== Data records ==

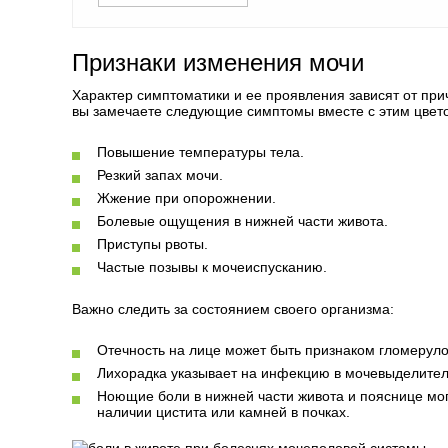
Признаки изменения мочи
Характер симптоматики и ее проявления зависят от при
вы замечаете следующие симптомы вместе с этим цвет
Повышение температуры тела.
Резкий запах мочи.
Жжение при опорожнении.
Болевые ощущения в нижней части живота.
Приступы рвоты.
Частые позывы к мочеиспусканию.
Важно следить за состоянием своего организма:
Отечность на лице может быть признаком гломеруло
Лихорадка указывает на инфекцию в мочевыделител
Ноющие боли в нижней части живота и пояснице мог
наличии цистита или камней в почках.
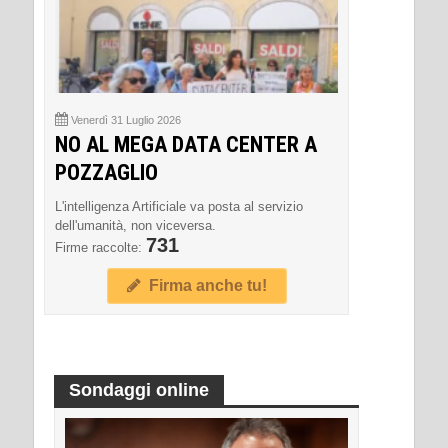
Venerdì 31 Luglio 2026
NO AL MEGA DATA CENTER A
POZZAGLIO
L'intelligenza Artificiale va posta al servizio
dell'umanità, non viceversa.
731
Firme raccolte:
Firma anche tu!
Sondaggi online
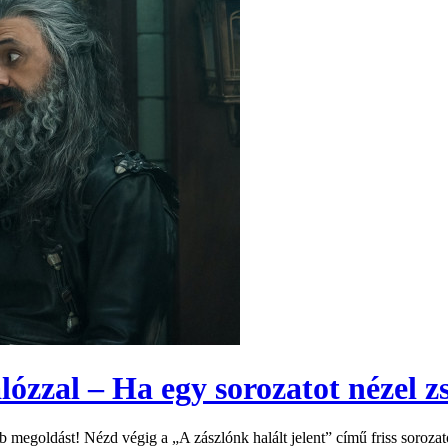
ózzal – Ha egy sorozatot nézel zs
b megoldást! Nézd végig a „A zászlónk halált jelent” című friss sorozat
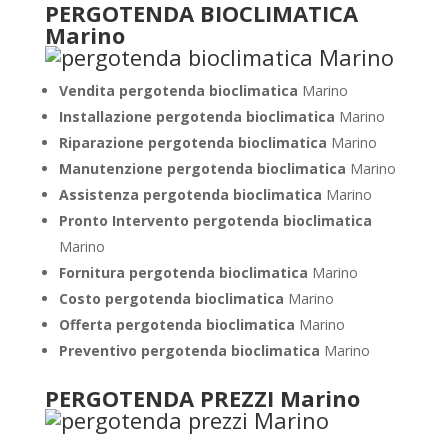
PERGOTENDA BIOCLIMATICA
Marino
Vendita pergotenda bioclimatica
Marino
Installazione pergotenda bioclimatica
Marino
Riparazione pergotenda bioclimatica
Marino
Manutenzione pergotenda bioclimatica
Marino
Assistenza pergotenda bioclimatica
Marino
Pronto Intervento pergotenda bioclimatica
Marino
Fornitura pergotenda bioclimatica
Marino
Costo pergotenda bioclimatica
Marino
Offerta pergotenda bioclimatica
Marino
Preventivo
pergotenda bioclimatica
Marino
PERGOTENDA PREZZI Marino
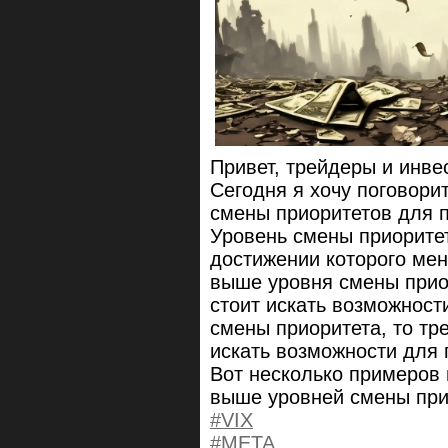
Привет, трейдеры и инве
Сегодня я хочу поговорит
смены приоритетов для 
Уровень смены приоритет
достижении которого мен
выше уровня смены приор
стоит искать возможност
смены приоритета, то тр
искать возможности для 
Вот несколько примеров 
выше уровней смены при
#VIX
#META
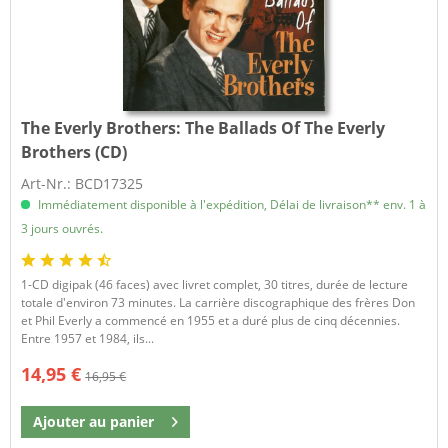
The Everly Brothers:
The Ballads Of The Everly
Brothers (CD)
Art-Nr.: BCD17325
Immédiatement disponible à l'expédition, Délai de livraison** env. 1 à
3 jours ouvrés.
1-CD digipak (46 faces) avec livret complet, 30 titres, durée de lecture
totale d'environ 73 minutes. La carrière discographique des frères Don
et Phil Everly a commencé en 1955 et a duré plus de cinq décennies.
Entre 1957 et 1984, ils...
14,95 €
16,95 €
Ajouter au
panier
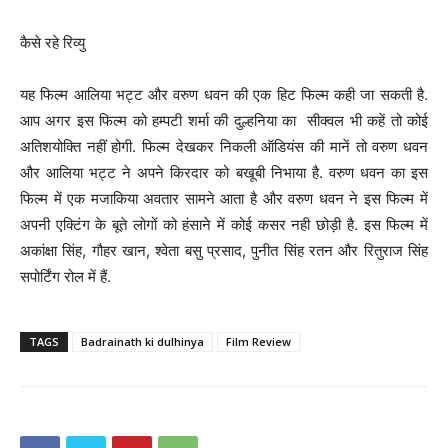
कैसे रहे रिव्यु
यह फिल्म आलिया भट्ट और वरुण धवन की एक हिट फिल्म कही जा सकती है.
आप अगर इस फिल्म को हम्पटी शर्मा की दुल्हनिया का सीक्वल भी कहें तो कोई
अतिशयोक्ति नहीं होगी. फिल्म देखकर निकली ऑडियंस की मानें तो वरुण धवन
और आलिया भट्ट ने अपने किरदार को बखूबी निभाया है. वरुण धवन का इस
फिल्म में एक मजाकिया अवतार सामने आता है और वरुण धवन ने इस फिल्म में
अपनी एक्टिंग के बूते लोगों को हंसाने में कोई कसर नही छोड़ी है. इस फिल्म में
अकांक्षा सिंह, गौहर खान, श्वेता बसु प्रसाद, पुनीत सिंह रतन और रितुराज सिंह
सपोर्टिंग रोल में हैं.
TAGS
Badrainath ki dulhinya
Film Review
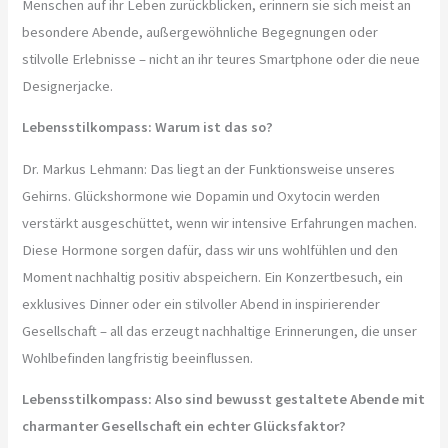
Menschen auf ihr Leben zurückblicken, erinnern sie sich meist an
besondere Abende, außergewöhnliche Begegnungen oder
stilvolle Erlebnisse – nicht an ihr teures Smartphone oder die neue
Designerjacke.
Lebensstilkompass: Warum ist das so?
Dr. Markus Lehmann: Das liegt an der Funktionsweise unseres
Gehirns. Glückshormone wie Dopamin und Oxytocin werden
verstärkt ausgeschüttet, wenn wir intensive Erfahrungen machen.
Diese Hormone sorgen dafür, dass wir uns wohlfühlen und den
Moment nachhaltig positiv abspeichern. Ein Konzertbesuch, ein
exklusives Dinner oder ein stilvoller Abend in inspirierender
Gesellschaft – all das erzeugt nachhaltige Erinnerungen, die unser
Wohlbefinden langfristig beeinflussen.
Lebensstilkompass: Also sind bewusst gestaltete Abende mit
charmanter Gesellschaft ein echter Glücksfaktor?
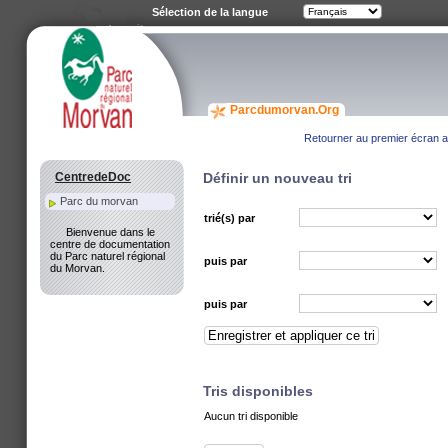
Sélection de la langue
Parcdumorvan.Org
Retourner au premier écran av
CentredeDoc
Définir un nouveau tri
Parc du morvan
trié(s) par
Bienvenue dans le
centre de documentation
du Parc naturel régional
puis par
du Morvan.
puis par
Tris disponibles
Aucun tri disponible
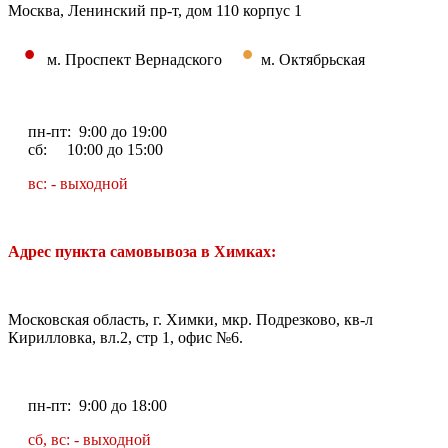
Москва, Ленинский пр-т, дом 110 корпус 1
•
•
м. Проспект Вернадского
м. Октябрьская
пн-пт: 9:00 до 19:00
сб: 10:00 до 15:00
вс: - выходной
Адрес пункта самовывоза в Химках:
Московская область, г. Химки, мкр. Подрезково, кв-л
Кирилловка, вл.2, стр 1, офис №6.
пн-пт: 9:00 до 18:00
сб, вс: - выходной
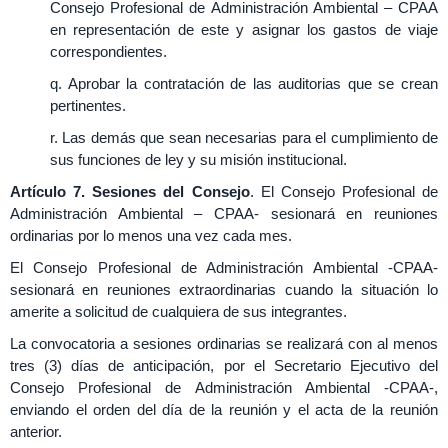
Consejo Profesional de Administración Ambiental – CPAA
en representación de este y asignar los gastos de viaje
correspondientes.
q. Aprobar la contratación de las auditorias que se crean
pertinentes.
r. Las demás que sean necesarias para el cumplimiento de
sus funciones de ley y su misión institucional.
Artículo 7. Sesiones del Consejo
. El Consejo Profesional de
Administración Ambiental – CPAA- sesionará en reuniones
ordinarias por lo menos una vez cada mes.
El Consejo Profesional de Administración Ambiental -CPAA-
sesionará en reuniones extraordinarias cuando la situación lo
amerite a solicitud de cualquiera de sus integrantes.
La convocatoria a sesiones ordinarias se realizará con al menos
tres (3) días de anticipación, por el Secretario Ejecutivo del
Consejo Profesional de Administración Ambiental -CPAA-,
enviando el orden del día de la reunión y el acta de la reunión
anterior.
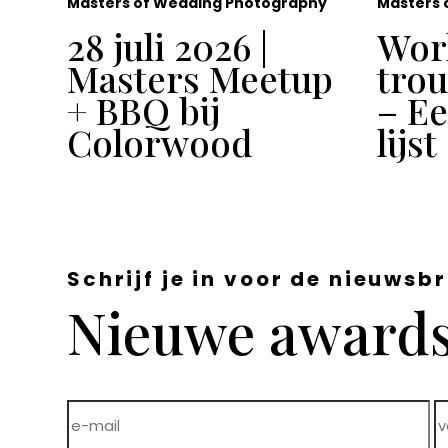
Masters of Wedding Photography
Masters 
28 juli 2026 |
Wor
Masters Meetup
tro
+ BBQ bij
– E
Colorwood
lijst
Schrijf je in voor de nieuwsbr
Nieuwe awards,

===

Task
Spot every line in the entries that includes the word "мочи", and copy each one out.

Exercise result
Признаки изменения мочи
Резкий запах мочи.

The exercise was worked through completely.